<<<<

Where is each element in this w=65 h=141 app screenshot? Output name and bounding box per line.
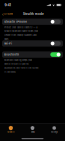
staticText: Wi-Fi (4, 42, 12, 45)
staticText: Bluetooth (4, 53, 19, 56)
button[interactable]: Shield (22, 126, 43, 133)
staticText: Discover (4, 13, 13, 15)
staticText: Protect your device identity — a stealth… (4, 26, 38, 40)
button[interactable]: Stealth (0, 126, 22, 133)
staticText: Shield (30, 131, 34, 133)
staticText: ‹ (2, 11, 4, 17)
button[interactable]: Settings (43, 126, 65, 133)
button[interactable]: Bluetooth (2, 51, 63, 58)
staticText: Bluetooth sharing keeps your device visi… (4, 59, 38, 73)
staticText: 9:41 (4, 3, 10, 7)
button[interactable]: Wi-Fi (2, 40, 63, 47)
staticText: Stealth (7, 131, 14, 133)
button[interactable]: ‹ (0, 10, 13, 18)
button[interactable]: Stealth iPhone (2, 19, 63, 25)
staticText: Stealth iPhone (4, 20, 27, 23)
staticText: Stealth mode (23, 12, 44, 16)
staticText: Settings (51, 131, 58, 133)
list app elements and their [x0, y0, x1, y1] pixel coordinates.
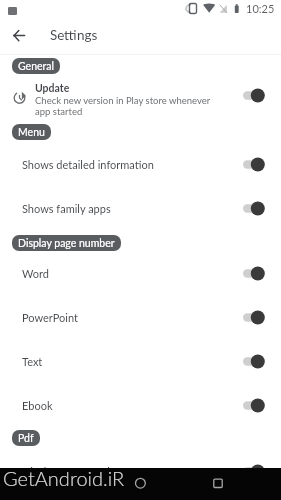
button[interactable]: Toggle [243, 260, 265, 286]
staticText: Display page number [22, 465, 243, 478]
staticText: General [18, 60, 54, 73]
button[interactable]: Home [128, 471, 153, 496]
button[interactable]: Shows detailed information [0, 142, 281, 186]
staticText: Menu [18, 126, 45, 139]
button[interactable]: Toggle [243, 304, 265, 330]
staticText: Check new version in Play store whenever… [35, 95, 212, 117]
staticText: Text [22, 355, 243, 368]
button[interactable]: Toggle [243, 458, 265, 484]
staticText: Shows family apps [22, 202, 243, 215]
staticText: PowerPoint [22, 311, 243, 324]
button[interactable]: Recents [206, 471, 231, 496]
staticText: 10:25 [246, 2, 275, 15]
button[interactable]: Ebook [0, 383, 281, 427]
staticText: Display page number [18, 237, 115, 250]
button[interactable]: Word [0, 251, 281, 295]
staticText: Shows detailed information [22, 158, 243, 171]
button[interactable]: Pdf [12, 430, 40, 446]
button[interactable]: Toggle [243, 392, 265, 418]
button[interactable]: Back [3, 22, 32, 54]
button[interactable]: Text [0, 339, 281, 383]
staticText: Pdf [18, 432, 34, 445]
button[interactable]: Shows family apps [0, 186, 281, 230]
button[interactable]: General [12, 58, 60, 74]
button[interactable]: Toggle [243, 151, 265, 177]
staticText: Word [22, 267, 243, 280]
button[interactable]: PowerPoint [0, 295, 281, 339]
button[interactable]: Menu [12, 124, 51, 140]
button[interactable]: Update [0, 74, 281, 122]
staticText: Update [35, 82, 70, 95]
button[interactable]: Toggle [243, 348, 265, 374]
button[interactable]: Display page number [0, 449, 281, 493]
staticText: Settings [50, 27, 98, 43]
staticText: Ebook [22, 399, 243, 412]
button[interactable]: Toggle [243, 195, 265, 221]
staticText: GetAndroid.iR [3, 466, 125, 490]
button[interactable]: Toggle [243, 82, 265, 108]
button[interactable]: Display page number [12, 235, 121, 251]
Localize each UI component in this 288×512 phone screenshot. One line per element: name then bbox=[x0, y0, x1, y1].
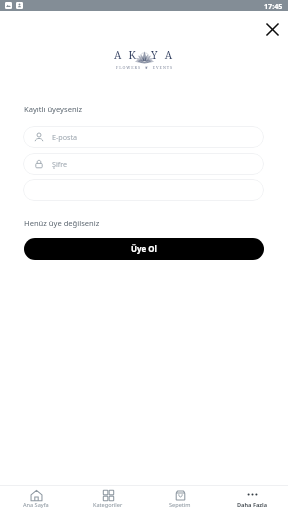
staticText: Y A bbox=[151, 48, 175, 62]
staticText: FLOWERS ❦ EVENTS bbox=[116, 65, 174, 70]
button[interactable]: Üye Ol bbox=[24, 238, 264, 260]
button[interactable]: Ana Sayfa bbox=[0, 486, 72, 512]
button[interactable]: Sepetim bbox=[144, 486, 216, 512]
staticText: A K bbox=[114, 48, 139, 62]
staticText: Daha Fazla bbox=[237, 501, 268, 509]
button[interactable]: Close bbox=[258, 15, 286, 43]
button[interactable]: Daha Fazla bbox=[216, 486, 288, 512]
button[interactable]: Şifre bbox=[23, 153, 264, 175]
staticText: Üye Ol bbox=[131, 244, 157, 255]
button[interactable]: E-posta bbox=[23, 126, 264, 148]
staticText: Şifre bbox=[52, 159, 68, 169]
staticText: E-posta bbox=[52, 132, 78, 142]
staticText: Kayıtlı üyeyseniz bbox=[24, 104, 83, 114]
staticText: Henüz üye değilseniz bbox=[24, 218, 100, 228]
staticText: Kategoriler bbox=[93, 501, 123, 509]
button[interactable]: Kategoriler bbox=[72, 486, 144, 512]
staticText: Sepetim bbox=[169, 501, 191, 509]
staticText: 17:45 bbox=[264, 1, 283, 11]
button[interactable] bbox=[23, 179, 264, 201]
staticText: Ana Sayfa bbox=[23, 501, 49, 509]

>>>>

Please say how many lines in the records above contain the word "each". Give the number alone.

2